EXERCISE INPUTS Start Marker

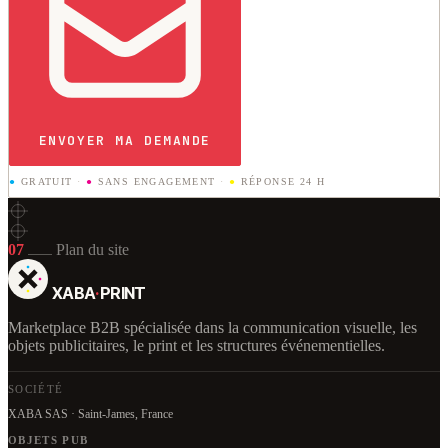
ENVOYER MA DEMANDE
●
GRATUIT
·
●
SANS ENGAGEMENT
·
●
RÉPONSE 24 H
07
Plan du site
XABA
·
PRINT
Marketplace B2B spécialisée dans la communication visuelle, les
objets publicitaires, le print et les structures événementielles.
SOCIÉTÉ
XABA SAS · Saint-James, France
OBJETS PUB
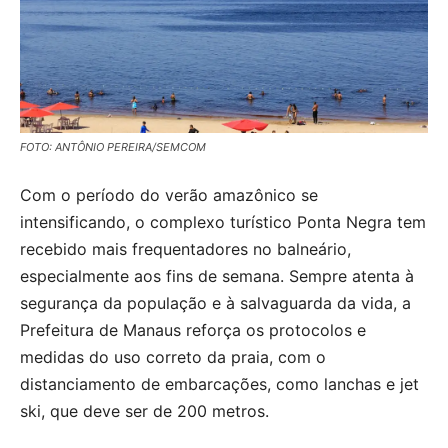
FOTO: ANTÔNIO PEREIRA/SEMCOM
Com o período do verão amazônico se
intensificando, o complexo turístico Ponta Negra tem
recebido mais frequentadores no balneário,
especialmente aos fins de semana. Sempre atenta à
segurança da população e à salvaguarda da vida, a
Prefeitura de Manaus reforça os protocolos e
medidas do uso correto da praia, com o
distanciamento de embarcações, como lanchas e jet
ski, que deve ser de 200 metros.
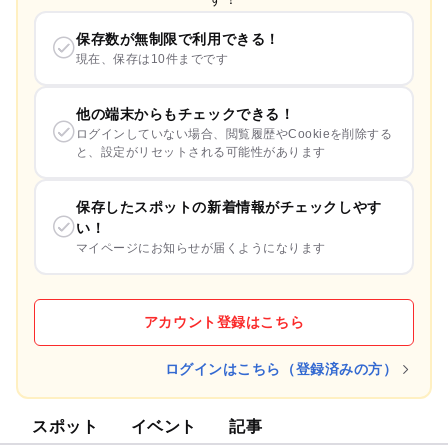
保存数が無制限で利用できる！
現在、保存は10件までです
他の端末からもチェックできる！
ログインしていない場合、閲覧履歴やCookieを削除する
と、設定がリセットされる可能性があります
保存したスポットの新着情報がチェックしやす
い！
マイページにお知らせが届くようになります
アカウント登録はこちら
ログインはこちら（登録済みの方）
スポット
イベント
記事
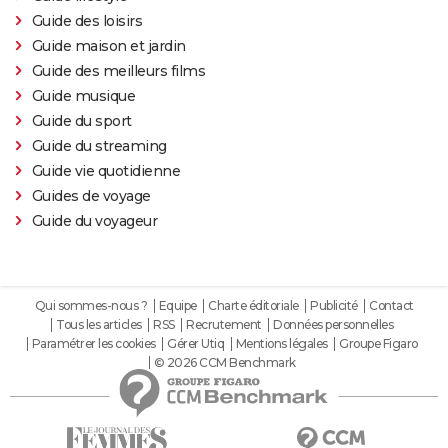
Guide des loisirs
Guide maison et jardin
Guide des meilleurs films
Guide musique
Guide du sport
Guide du streaming
Guide vie quotidienne
Guides de voyage
Guide du voyageur
Qui sommes-nous ?
Equipe
Charte éditoriale
Publicité
Contact
Tous les articles
RSS
Recrutement
Données personnelles
Paramétrer les cookies
Gérer Utiq
Mentions légales
Groupe Figaro
© 2026 CCM Benchmark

EXERCISE INPUTS End Marker

(ACTION ITEM):
Return word for word the lines from the beginning of the entries through the line that contains "segurança da população", both ends included, but no pictures.

(EXPECTED ANSWER):
ENVOYER MA DEMANDE
●
GRATUIT
·
●
SANS ENGAGEMENT
·
●
RÉPONSE 24 H
07
Plan du site
XABA
·
PRINT
Marketplace B2B spécialisée dans la communication visuelle, les
objets publicitaires, le print et les structures événementielles.
SOCIÉTÉ
XABA SAS · Saint-James, France
OBJETS PUB
FOTO: ANTÔNIO PEREIRA/SEMCOM
Com o período do verão amazônico se
intensificando, o complexo turístico Ponta Negra tem
recebido mais frequentadores no balneário,
especialmente aos fins de semana. Sempre atenta à
segurança da população e à salvaguarda da vida, a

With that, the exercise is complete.